- Work required -
From the records that follow, copy every line that contains the word "Family".
/---
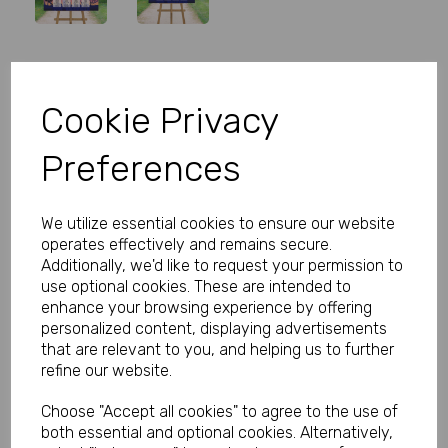
Personalised Wedfest Wedding
Cookie Privacy
Table Plan
Preferences
Product Code:
MP8306-0609
(Inc. VAT)
Our Price:
We utilize essential cookies to ensure our website
(Ex. VAT)
operates effectively and remains secure.
£27.00
Additionally, we'd like to request your permission to
use optional cookies. These are intended to
£32.40
enhance your browsing experience by offering
personalized content, displaying advertisements
Size
that are relevant to you, and helping us to further
refine our website.
Choose "Accept all cookies" to agree to the use of
Type
both essential and optional cookies. Alternatively,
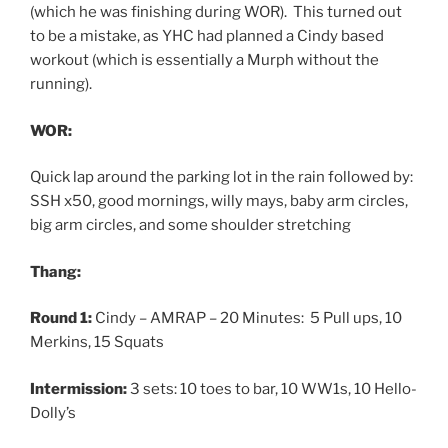
(which he was finishing during WOR). This turned out
to be a mistake, as YHC had planned a Cindy based
workout (which is essentially a Murph without the
running).
WOR:
Quick lap around the parking lot in the rain followed by:
SSH x50, good mornings, willy mays, baby arm circles,
big arm circles, and some shoulder stretching
Thang:
Round 1:
Cindy – AMRAP – 20 Minutes: 5 Pull ups, 10
Merkins, 15 Squats
Intermission:
3 sets: 10 toes to bar, 10 WW1s, 10 Hello-
Dolly’s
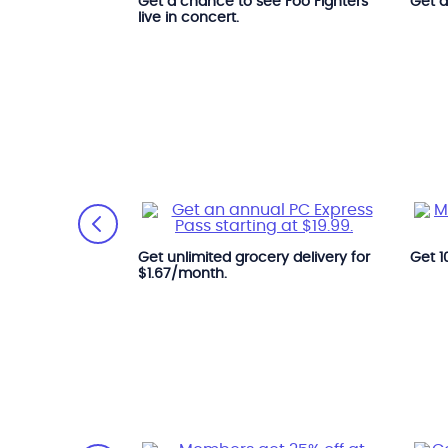
Get a chance to see Foo Fighters
Get 
 Hall of Fame
live in concert.
 All year long.
Get unlimited grocery delivery for
Get 1
$1.67/month.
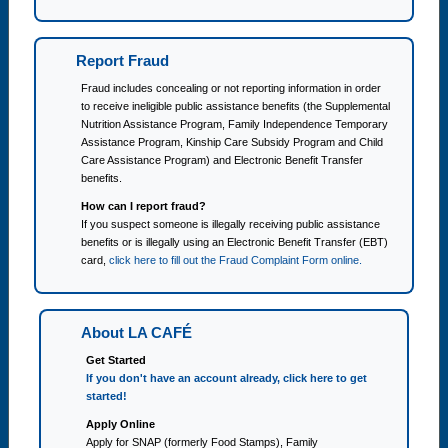
Report Fraud
Fraud includes concealing or not reporting information in order
to receive ineligible public assistance benefits (the Supplemental
Nutrition Assistance Program, Family Independence Temporary
Assistance Program, Kinship Care Subsidy Program and Child
Care Assistance Program) and Electronic Benefit Transfer
benefits.
How can I report fraud?
If you suspect someone is illegally receiving public assistance
benefits or is illegally using an Electronic Benefit Transfer (EBT)
card,
click here to fill out the Fraud Complaint Form online.
About LA CAFÉ
Get Started
If you don't have an account already, click here to get
started!
Apply Online
Apply for SNAP (formerly Food Stamps), Family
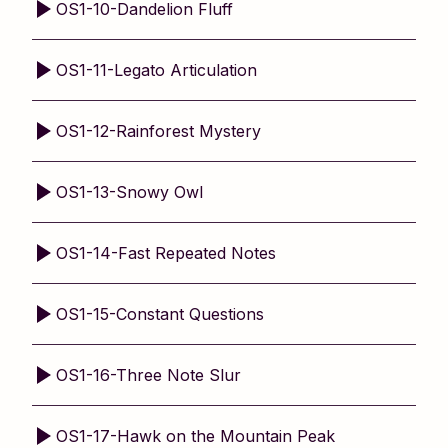
OS1-10-Dandelion Fluff
OS1-11-Legato Articulation
OS1-12-Rainforest Mystery
OS1-13-Snowy Owl
OS1-14-Fast Repeated Notes
OS1-15-Constant Questions
OS1-16-Three Note Slur
OS1-17-Hawk on the Mountain Peak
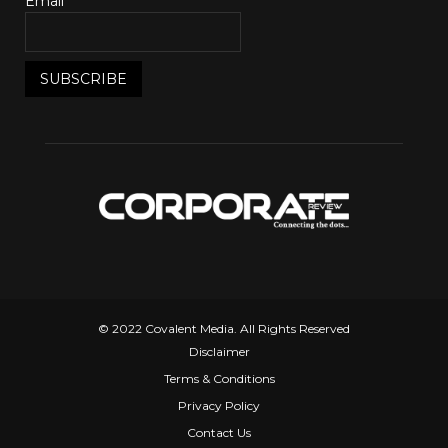
Email*
© 2022 Covalent Media. All Rights Reserved
Disclaimer
Terms & Conditions
Privacy Policy
Contact Us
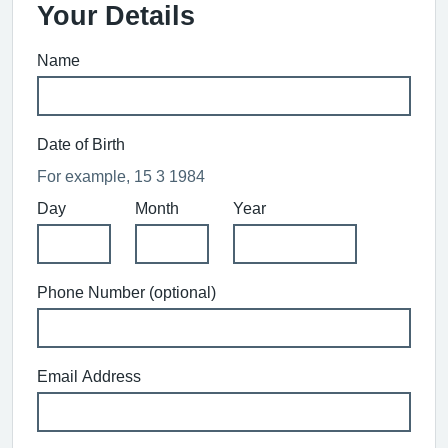
Your Details
Name
Date of Birth
For example, 15 3 1984
Day
Month
Year
Phone Number (optional)
Email Address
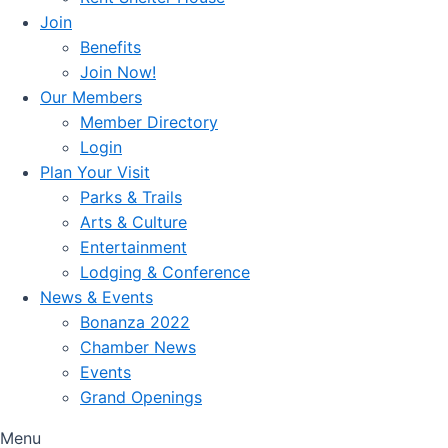
Join
Benefits
Join Now!
Our Members
Member Directory
Login
Plan Your Visit
Parks & Trails
Arts & Culture
Entertainment
Lodging & Conference
News & Events
Bonanza 2022
Chamber News
Events
Grand Openings
Menu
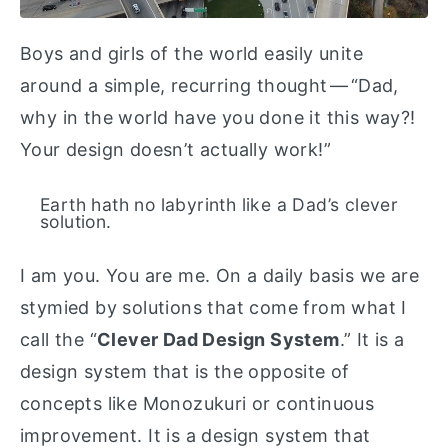
Boys and girls of the world easily unite
around a simple, recurring thought — “Dad,
why in the world have you done it this way?!
Your design doesn’t actually work!”
Earth hath no labyrinth like a Dad’s clever
solution.
I am you. You are me. On a daily basis we are
stymied by solutions that come from what I
call the “
Clever Dad Design System
.” It is a
design system that is the opposite of
concepts like Monozukuri or continuous
improvement. It is a design system that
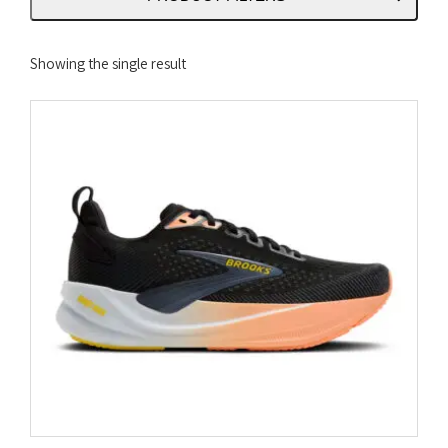
Showing the single result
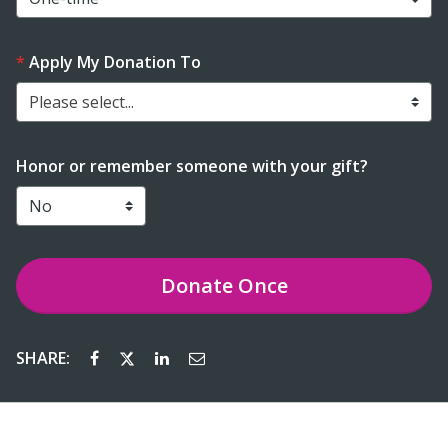
Apply My Donation To
Please select...
Honor or remember someone with your gift?
Donate
Once
SHARE:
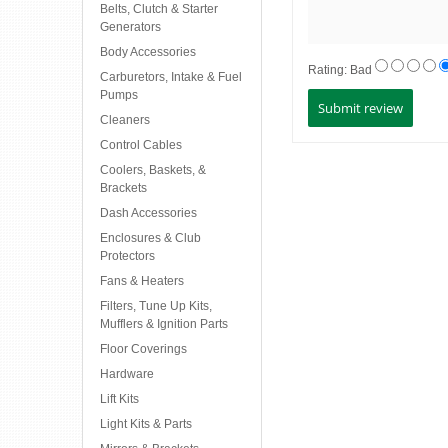
Belts, Clutch & Starter
Generators
Body Accessories
Rating:
Bad
Carburetors, Intake & Fuel
Pumps
Cleaners
Control Cables
Coolers, Baskets, &
Brackets
Dash Accessories
Enclosures & Club
Protectors
Fans & Heaters
Filters, Tune Up Kits,
Mufflers & Ignition Parts
Floor Coverings
Hardware
Lift Kits
Light Kits & Parts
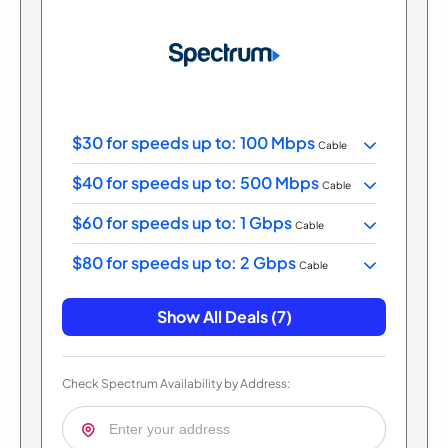
$30 for speeds up to: 100 Mbps
Cable
$40 for speeds up to: 500 Mbps
Cable
$60 for speeds up to: 1 Gbps
Cable
$80 for speeds up to: 2 Gbps
Cable
Show All Deals (7)
Check Spectrum Availability by Address:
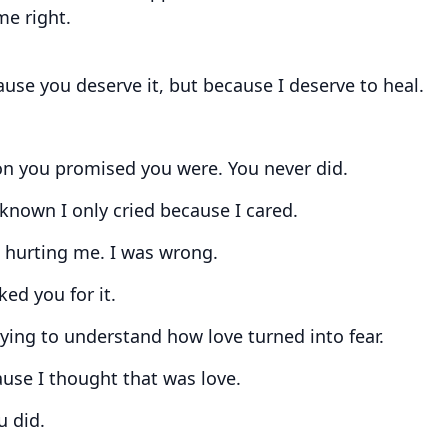
me right.
ause you deserve it, but because I deserve to heal.
on you promised you were. You never did.
 known I only cried because I cared.
p hurting me. I was wrong.
ed you for it.
rying to understand how love turned into fear.
use I thought that was love.
u did.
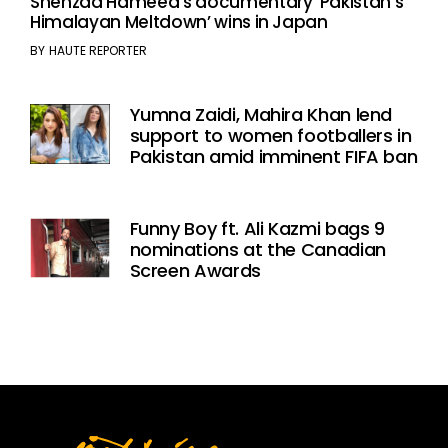
Shehzad Hameed’s documentary ‘Pakistan’s
Himalayan Meltdown’ wins in Japan
BY
HAUTE REPORTER
Yumna Zaidi, Mahira Khan lend
support to women footballers in
Pakistan amid imminent FIFA ban
Funny Boy ft. Ali Kazmi bags 9
nominations at the Canadian
Screen Awards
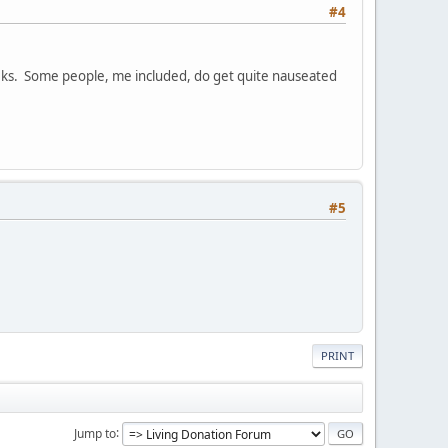
#4
eeks. Some people, me included, do get quite nauseated
#5
PRINT
Jump to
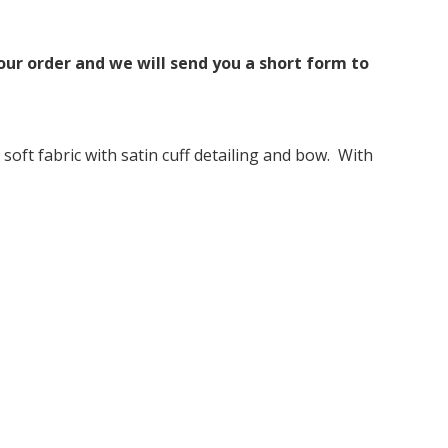
ur order and we will send you a short form to
soft fabric with satin cuff detailing and bow. With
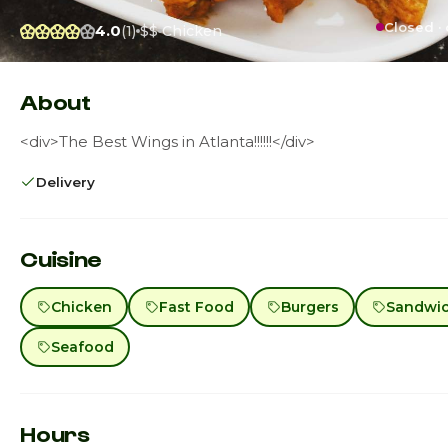
Closed ·
4.0
(1)
$$
Chicken
About
<div>The Best Wings in Atlanta!!!!!!</div>
Delivery
Cuisine
Chicken
Fast Food
Burgers
Sandwi
Seafood
Hours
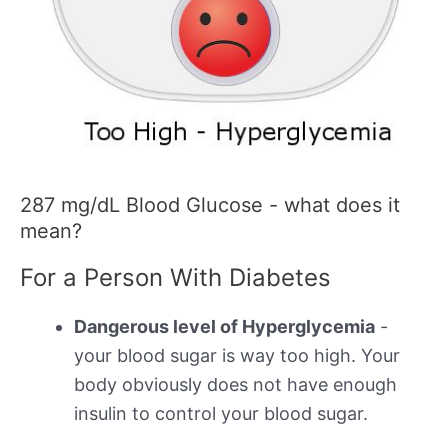
287 mg/dL Blood Glucose - what does it
mean?
For a Person With Diabetes
Dangerous level of Hyperglycemia
-
your blood sugar is way too high. Your
body obviously does not have enough
insulin to control your blood sugar.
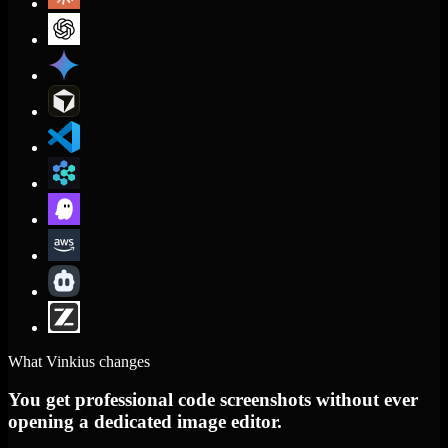
What Vinkius changes
You get professional code screenshots without ever
opening a dedicated image editor.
\---
- Exercise response -
Nutrition Assistance Program, Family Independence Temporary
Apply for SNAP (formerly Food Stamps), Family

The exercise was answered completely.